This formula computes the probability that a data point \( x_i \) belongs to the k-th component, given the current estimates of the model parameters.
2. Maximization Step (M-Step): Update the parameters \( \pi_k, \mu_k \), and \( \Sigma_k \) to maximize the likelihood function based on the posterior probabilities:
The likelihood function for the mixture model is:
\( L(\vartheta; x) = \prod_{i=1}^{n} \left[ \sum_{k=1}^{K} \pi_k f(x_i |\theta_k) \right] \quad (6) \)
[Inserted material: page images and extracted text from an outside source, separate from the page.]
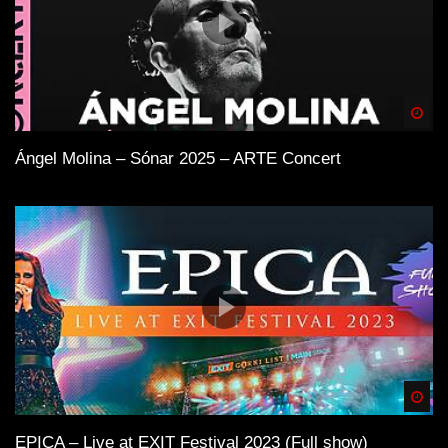
Spä
Ángel Molina – Sónar 2025 – ARTE Concert
Spä
EPICA – Live at EXIT Festival 2023 (Full show)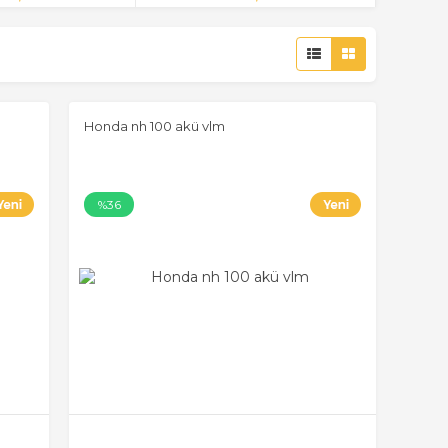
Honda nh 100 akü vlm
%36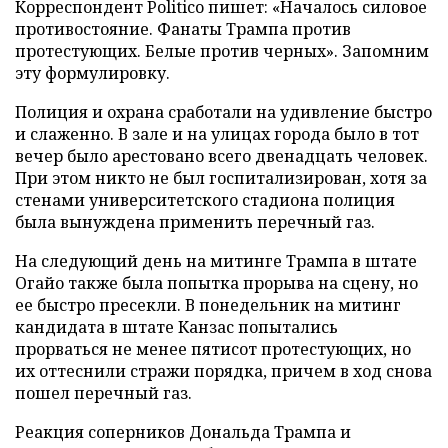
Корреспондент Politico пишет: «Началось силовое
противостояние. Фанаты Трампа против
протестующих. Белые против черных». Запомним
эту формулировку.
Полиция и охрана сработали на удивление быстро
и слаженно. В зале и на улицах города было в тот
вечер было арестовано всего двенадцать человек.
При этом никто не был госпитализирован, хотя за
стенами университетского стадиона полиция
была вынуждена применить перечный газ.
На следующий день на митинге Трампа в штате
Огайо также была попытка прорыва на сцену, но
ее быстро пресекли. В понедельник на митинг
кандидата в штате Канзас попытались
прорваться не менее пятисот протестующих, но
их оттеснили стражи порядка, причем в ход снова
пошел перечный газ.
Реакция соперников Дональда Трампа и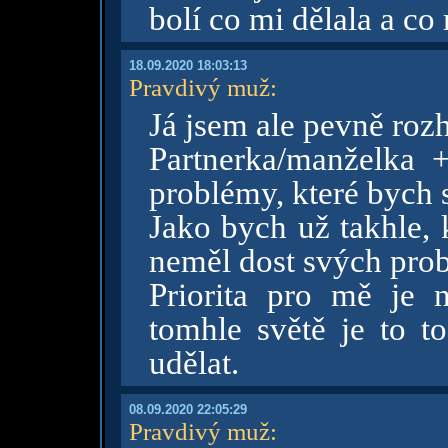
bolí co mi dělala a co
18.09.2020 18:03:13
Pravdivý muž
:
Já jsem ale pevně roz
Partnerka/manželka 
problémy, které bych s
Jako bych už takhle, 
neměl dost svých pro
Priorita pro mě je 
tomhle světě je to t
udělat.
08.09.2020 22:05:29
Pravdivý muž
: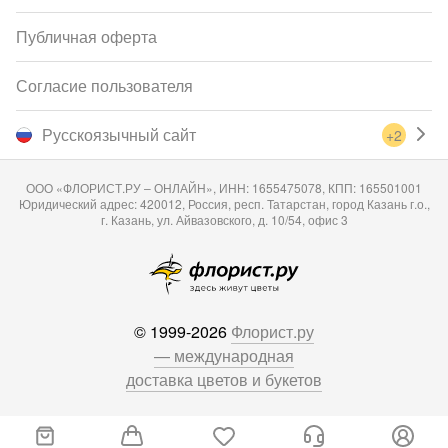
Публичная оферта
Согласие пользователя
Русскоязычный сайт
+2
ООО «ФЛОРИСТ.РУ – ОНЛАЙН», ИНН: 1655475078, КПП: 165501001
Юридический адрес: 420012, Россия, респ. Татарстан, город Казань г.о.,
г. Казань, ул. Айвазовского, д. 10/54, офис 3
© 1999-2026
Флорист.ру
— международная
доставка цветов и букетов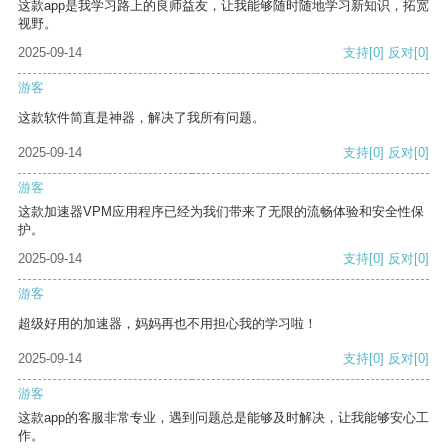
这款app是我学习路上的良师益友，让我能够随时随地学习新知识，拓宽
视野。
2025-09-14
支持
[0]
反对
[0]
游客
这款软件简直是神器，解决了我所有问题。
2025-09-14
支持
[0]
反对
[0]
游客
这款加速器VPM应用程序已经为我们带来了无限的流畅体验和安全性保
护。
2025-09-14
支持
[0]
反对
[0]
游客
超级好用的加速器，妈妈再也不用担心我的学习啦！
2025-09-14
支持
[0]
反对
[0]
游客
这款app的客服非常专业，遇到问题总是能够及时解决，让我能够安心工
作。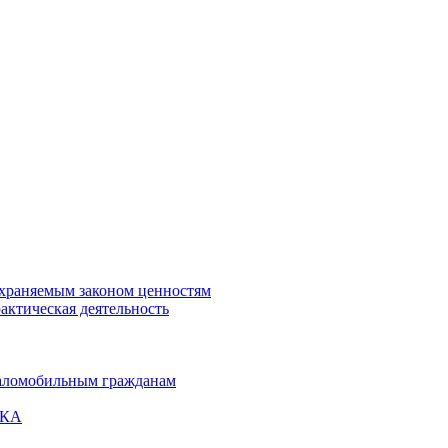
охраняемым законом ценностям
актическая деятельность
маломобильным гражданам
ВКА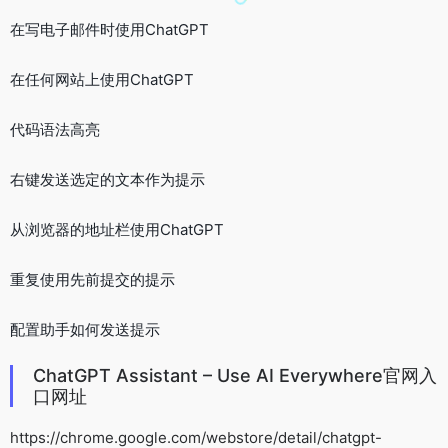
在写电子邮件时使用ChatGPT
在任何网站上使用ChatGPT
代码语法高亮
右键发送选定的文本作为提示
从浏览器的地址栏使用ChatGPT
重复使用先前提交的提示
配置助手如何发送提示
ChatGPT Assistant – Use AI Everywhere官网入
口网址
https://chrome.google.com/webstore/detail/chatgpt-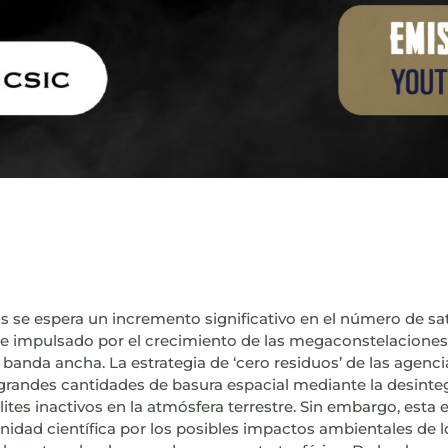
 se espera un incremento significativo en el número de saté
nte impulsado por el crecimiento de las megaconstelaciones
anda ancha. La estrategia de ‘cero residuos’ de las agenci
e grandes cantidades de basura espacial mediante la desin
ites inactivos en la atmósfera terrestre. Sin embargo, esta 
idad científica por los posibles impactos ambientales de 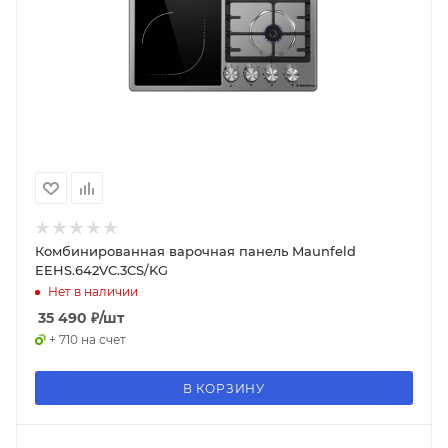
Комбинированная варочная панель Maunfeld
EEHS.642VC.3CS/KG
Нет в наличии
35 490
₽
/шт
+ 710 на счет
В КОРЗИНУ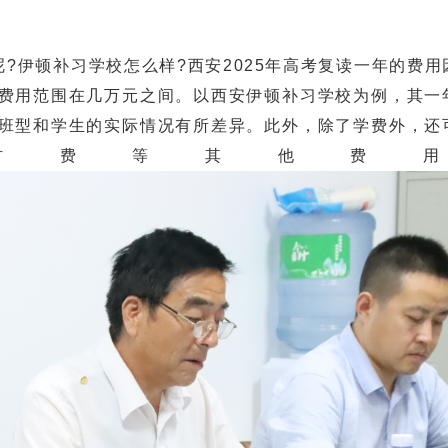
?伊顿补习学校怎么样?西安2025年高考复读一年的费用
费用范围在几万元之间。以西安伊顿补习学校为例，其一
班型和学生的实际情况有所差异。此外，除了学费外，还
材费等其他费用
The complete-data log-likelihood function, which incorporates the missing group labels, is given by:
\( Q(\pi_k, \mu_k, \Sigma_k) = \sum_{k=1}^{K} n_k \log \pi_k – \frac{np}{2} \log 2\pi – \sum_{k=1}^{K} \frac{n_k}{2} \log |\Sigma_k| – \sum_{k=1}^{K} \frac{n_k}{2} \text{tr}\{ T_k S_k T_k^T \Sigma_k^{-1} \} \quad (7) \)
This function measures how well the parameters fit the data, incorporating the expected values of the missing data labels.
3. Parameter Update: Maximizing \( Q \) with respect to \( \pi_k \) and \( \mu_k \) gives:
\( \mu_k = \frac{\sum_{i=1}^{n} \gamma_{ik}}{\sum_{i=1}^{n} \gamma_{ik}} \quad (8) \)
This equation updates the mean vector \( \mu_k \) of the k-th component based on the posterior probabilities.
Comparative Analysis
In the comparative analysis, we evaluate the performance of three clustering techniques: K-Means, Hierarchical Clustering, and Gaussian Mixture Models (GMM). Each method is assessed based on several criteria, including clustering effectiveness, computational efficiency, and the ability to handle different data distributions.
Clustering Effectiveness: To compare the effectiveness of each clustering algorithm, we utilize several evaluation metrics. The Silhouette Score measures how similar an object is to its own cluster compared to other clusters, providing insight into the quality of clustering. Additionally, the Within-Cluster Sum of Squares (WCSS) is used for K-Means to evaluate the compactness of clusters.
Computational Efficiency: The computational efficiency of each algorithm is analyzed based on execution time and resource utilization. K-Means, known for its speed and scalability, is contrasted with Hierarchical Clustering, which can be computationally intensive, especially with large datasets. GMM’s performance is assessed with respect to the Expectation-Maximization (EM) algorithm’s convergence rate and computational cost.
Handling of Data Distributions: Each clustering method’s ability to manage different data distributions is evaluated. K-Means assumes spherical clusters and may struggle with non-spherical or overlapping clusters. Hierarchical Clustering is assessed for its flexibility in capturing hierarchical relationships among data points. GMM, with its probabilistic approach, is tested for its effectiveness in modeling clusters with different shapes and densities.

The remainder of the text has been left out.